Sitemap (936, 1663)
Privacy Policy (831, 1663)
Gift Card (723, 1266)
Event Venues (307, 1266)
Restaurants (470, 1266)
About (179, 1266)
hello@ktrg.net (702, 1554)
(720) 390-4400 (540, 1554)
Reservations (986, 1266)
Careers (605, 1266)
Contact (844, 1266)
---
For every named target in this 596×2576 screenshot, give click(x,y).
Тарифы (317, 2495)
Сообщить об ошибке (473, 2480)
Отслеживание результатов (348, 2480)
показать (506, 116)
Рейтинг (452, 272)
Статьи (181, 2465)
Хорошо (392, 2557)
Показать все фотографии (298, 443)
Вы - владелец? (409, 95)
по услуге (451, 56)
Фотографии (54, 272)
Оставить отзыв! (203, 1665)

What this task involves –
Look above for the line containing "Sitemap (936, 1663)". Output from there through the line containing "Contact (844, 1266)", exactly and inclusively.

Answer box –
Sitemap (936, 1663)
Privacy Policy (831, 1663)
Gift Card (723, 1266)
Event Venues (307, 1266)
Restaurants (470, 1266)
About (179, 1266)
hello@ktrg.net (702, 1554)
(720) 390-4400 (540, 1554)
Reservations (986, 1266)
Careers (605, 1266)
Contact (844, 1266)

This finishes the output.